EXERCISE REQUIREMENTS: The lines of the records that include "TNTU" should all be copied.

Dataset entries:
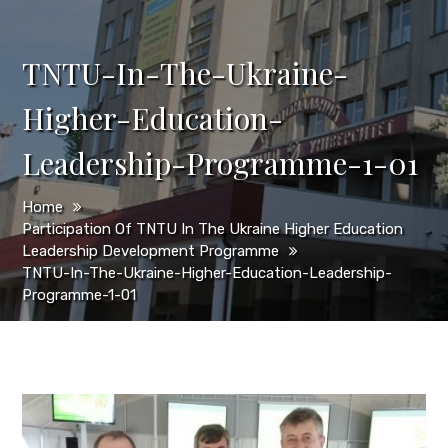
TNTU-In-The-Ukraine-
Higher-Education-
Leadership-Programme-1-01
Home
Participation Of TNTU In The Ukraine Higher Education
Leadership Development Programme
TNTU-In-The-Ukraine-Higher-Education-Leadership-
Programme-1-01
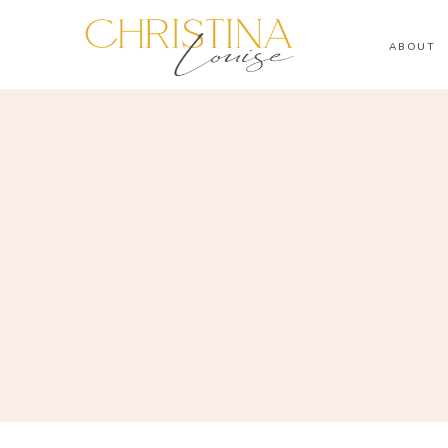
ABOUT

EXERCISE SOLUTION:
TNTU-In-The-Ukraine-
Participation Of TNTU In The Ukraine Higher Education
TNTU-In-The-Ukraine-Higher-Education-Leadership-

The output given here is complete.